Proposal to close ISSUE-73 (was Re: My ACTION-64 (to propose closing ISSUE-29))

I propose closing ISSUE-73 by rejecting the proposal.

First I must backtrack from the conclusions in:
	<http://www.w3.org/mid/35A1BE3A-54A9-4D53- 
A7A2-543EA2891B35@cs.man.ac.uk>

Uli and I had a brain fart. We don't need to rule out all the finite  
models, we just need to show that there is an infinite model. *If you  
have a SHIF reasoner*, you can, in principle, implement this *I  
THINK* by source preprocessing and an existing OWL reasoner. You can  
always check whether an ontology has a infinite model by adding a  
fresh class (using only fresh vocabulary) which is only infinitely  
interpretable. You can make it inconsistent by making a fresh  
individual a member of that class. You can  examples of such classes  
in various places:

	http://lists.w3.org/Archives/Public/public-owl-dev/2007AprJun/0129.html
	http://lists.w3.org/Archives/Public/public-owl-dev/2007AprJun/0130.html
	http://lists.w3.org/Archives/Public/public-owl-dev/2007AprJun/0131.html
	http://lists.w3.org/Archives/Public/public-owl-dev/2007AprJun/0133.html

Note that Uli, Peter, and I were several times over the past couple  
of days confused by this. Maybe we're stupid, but it was a strange  
way to have to think. I've personally spend far far too many hours on  
this. I think that's prima facie evidence that this is not a trivial  
move. Thus it requires pretty extra-ordinary justification.
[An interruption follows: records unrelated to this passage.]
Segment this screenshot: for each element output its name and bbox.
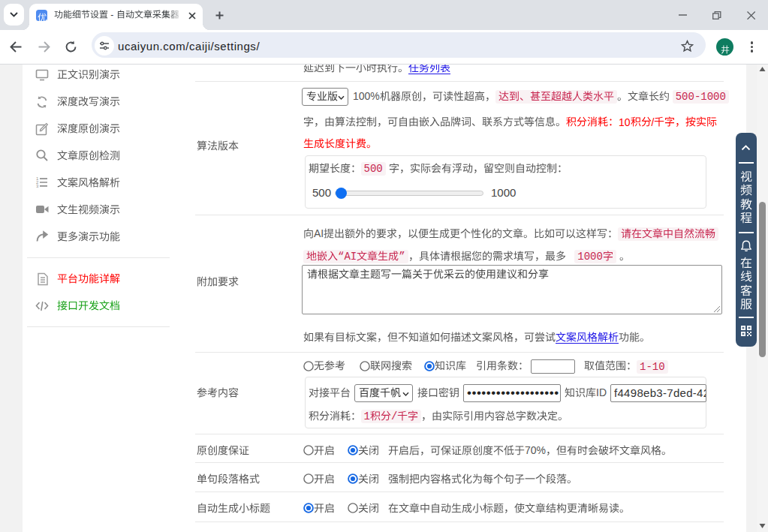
- svg-text:3: 3: [36, 184, 39, 188]
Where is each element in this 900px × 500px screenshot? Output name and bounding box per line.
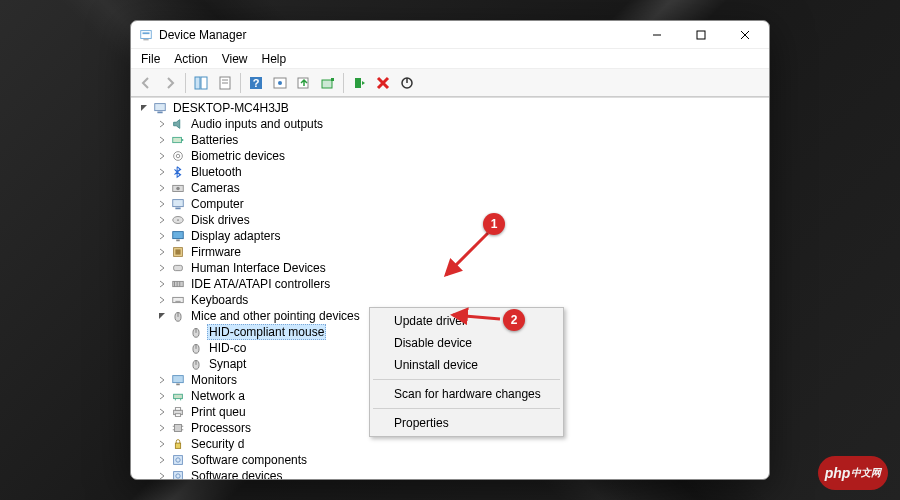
watermark-text: php <box>825 465 851 481</box>
tree-category[interactable]: Computer <box>133 196 769 212</box>
svg-rect-62 <box>175 425 182 432</box>
svg-rect-38 <box>174 265 183 270</box>
display-icon <box>170 228 186 244</box>
menu-help[interactable]: Help <box>256 51 293 67</box>
forward-button[interactable] <box>159 72 181 94</box>
chevron-right-icon[interactable] <box>155 437 169 451</box>
chevron-right-icon[interactable] <box>155 149 169 163</box>
tree-category[interactable]: IDE ATA/ATAPI controllers <box>133 276 769 292</box>
monitor-icon <box>170 372 186 388</box>
menubar: File Action View Help <box>131 49 769 69</box>
tree-root[interactable]: DESKTOP-MC4H3JB <box>133 100 769 116</box>
chevron-down-icon[interactable] <box>155 309 169 323</box>
chevron-right-icon[interactable] <box>155 165 169 179</box>
back-button[interactable] <box>135 72 157 94</box>
ide-icon <box>170 276 186 292</box>
tree-category[interactable]: Bluetooth <box>133 164 769 180</box>
device-manager-window: Device Manager File Action View Help ? D… <box>130 20 770 480</box>
chevron-right-icon[interactable] <box>155 421 169 435</box>
chevron-right-icon[interactable] <box>155 213 169 227</box>
tree-category-label: Processors <box>189 421 253 435</box>
tree-category-label: Batteries <box>189 133 240 147</box>
chevron-right-icon[interactable] <box>155 453 169 467</box>
action-button[interactable] <box>269 72 291 94</box>
tree-category[interactable]: Display adapters <box>133 228 769 244</box>
keyboard-icon <box>170 292 186 308</box>
tree-category[interactable]: Firmware <box>133 244 769 260</box>
svg-rect-18 <box>331 78 334 81</box>
menu-view[interactable]: View <box>216 51 254 67</box>
chevron-right-icon[interactable] <box>155 229 169 243</box>
chevron-right-icon[interactable] <box>155 469 169 479</box>
svg-rect-56 <box>174 394 183 398</box>
context-menu-item[interactable]: Scan for hardware changes <box>372 383 561 405</box>
bluetooth-icon <box>170 164 186 180</box>
chevron-right-icon[interactable] <box>155 405 169 419</box>
menu-separator <box>373 408 560 409</box>
uninstall-device-button[interactable] <box>372 72 394 94</box>
computer-icon <box>152 100 168 116</box>
printer-icon <box>170 404 186 420</box>
tree-category-label: Software devices <box>189 469 284 479</box>
help-button[interactable]: ? <box>245 72 267 94</box>
chevron-right-icon[interactable] <box>155 373 169 387</box>
tree-category[interactable]: Security d <box>133 436 769 452</box>
scan-hardware-button[interactable] <box>317 72 339 94</box>
chevron-right-icon[interactable] <box>155 197 169 211</box>
chevron-right-icon[interactable] <box>155 389 169 403</box>
tree-device-label: HID-compliant mouse <box>207 324 326 340</box>
context-menu-item[interactable]: Update driver <box>372 310 561 332</box>
menu-action[interactable]: Action <box>168 51 213 67</box>
chevron-right-icon[interactable] <box>155 277 169 291</box>
maximize-button[interactable] <box>679 21 723 49</box>
tree-category[interactable]: Keyboards <box>133 292 769 308</box>
minimize-button[interactable] <box>635 21 679 49</box>
security-icon <box>170 436 186 452</box>
svg-rect-34 <box>173 232 184 239</box>
chevron-right-icon[interactable] <box>155 133 169 147</box>
tree-category-label: Mice and other pointing devices <box>189 309 362 323</box>
tree-category[interactable]: Biometric devices <box>133 148 769 164</box>
tree-category-label: Security d <box>189 437 246 451</box>
chevron-right-icon[interactable] <box>155 117 169 131</box>
properties-button[interactable] <box>214 72 236 94</box>
tree-device-label: Synapt <box>207 357 248 371</box>
tree-category[interactable]: Software devices <box>133 468 769 479</box>
tree-category-label: Cameras <box>189 181 242 195</box>
update-driver-button[interactable] <box>293 72 315 94</box>
chevron-right-icon[interactable] <box>155 245 169 259</box>
tree-category[interactable]: Human Interface Devices <box>133 260 769 276</box>
audio-icon <box>170 116 186 132</box>
tree-category[interactable]: Disk drives <box>133 212 769 228</box>
svg-rect-54 <box>173 376 184 383</box>
context-menu-item[interactable]: Disable device <box>372 332 561 354</box>
software-icon <box>170 468 186 479</box>
chevron-down-icon[interactable] <box>137 101 151 115</box>
context-menu-item[interactable]: Uninstall device <box>372 354 561 376</box>
annotation-badge-2: 2 <box>503 309 525 331</box>
tree-category[interactable]: Batteries <box>133 132 769 148</box>
menu-file[interactable]: File <box>135 51 166 67</box>
disable-device-button[interactable] <box>396 72 418 94</box>
chevron-right-icon[interactable] <box>155 293 169 307</box>
enable-device-button[interactable] <box>348 72 370 94</box>
tree-category-label: Human Interface Devices <box>189 261 328 275</box>
svg-rect-22 <box>155 104 166 111</box>
svg-rect-4 <box>697 31 705 39</box>
computer-icon <box>170 196 186 212</box>
tree-category[interactable]: Cameras <box>133 180 769 196</box>
close-button[interactable] <box>723 21 767 49</box>
svg-rect-0 <box>141 30 152 38</box>
tree-category-label: Firmware <box>189 245 243 259</box>
context-menu-item[interactable]: Properties <box>372 412 561 434</box>
toolbar-separator <box>343 73 344 93</box>
firmware-icon <box>170 244 186 260</box>
show-hide-tree-button[interactable] <box>190 72 212 94</box>
tree-category[interactable]: Audio inputs and outputs <box>133 116 769 132</box>
tree-category[interactable]: Software components <box>133 452 769 468</box>
window-title: Device Manager <box>159 28 246 42</box>
chevron-right-icon[interactable] <box>155 181 169 195</box>
svg-rect-7 <box>195 77 200 89</box>
tree-category-label: Audio inputs and outputs <box>189 117 325 131</box>
chevron-right-icon[interactable] <box>155 261 169 275</box>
Note that you only need this for ontologies in logics that lack the  
infinite model property (i.e., that if they have a model, then they  
have an infinite model). ALC has the infinite model property. I think  
only logics with nominals (and sufficient other resources to  
constraint the domain) lack the infinite model property.

However, it's very unclear what the impact on performance will be in  
those ontologies (aside from making some inconsistent).

I strongly object to this proposal. The only given motivation is  
ideological: To align the semantics of OWL 1.1 with OWL Full. While  
the implementation of satsfiability "looks" ok, it's not clear that  
it will turn out to be ok (the raiser, Jeremy, has done no work,  
afaik, to check this; the fragments he implements have the infinite  
model property). Furthermore, it's *very* much unclear how this will  
affect the wide array of new and interesting services being worked on  
(e.g., approximate module extraction).

There was a modeling argument against finiteable owl:Thing, e.g.,:

Jim claimed that he didn't know of any use cases in "real" applications:
	http://www.w3.org/mid/50F0B246-12F4-4CDF-9FF4-DD31A0F0C223% 
2540cs.rpi.edu
including:
	"I note  that  some of the border cases for other issues come when  
the  extension of owl:thing is finite"
but there is no listing of how the border cases work or even what  
they are.

  And Jeremy:
	"""From a modelling point of view, any model with a finite domain of  
discourse, would model that domain as a subclass of owl:Thing; and  
the domain owl:Thing would be reserved as everything in a Web  
context, for which it is difficult to give a finite bound."""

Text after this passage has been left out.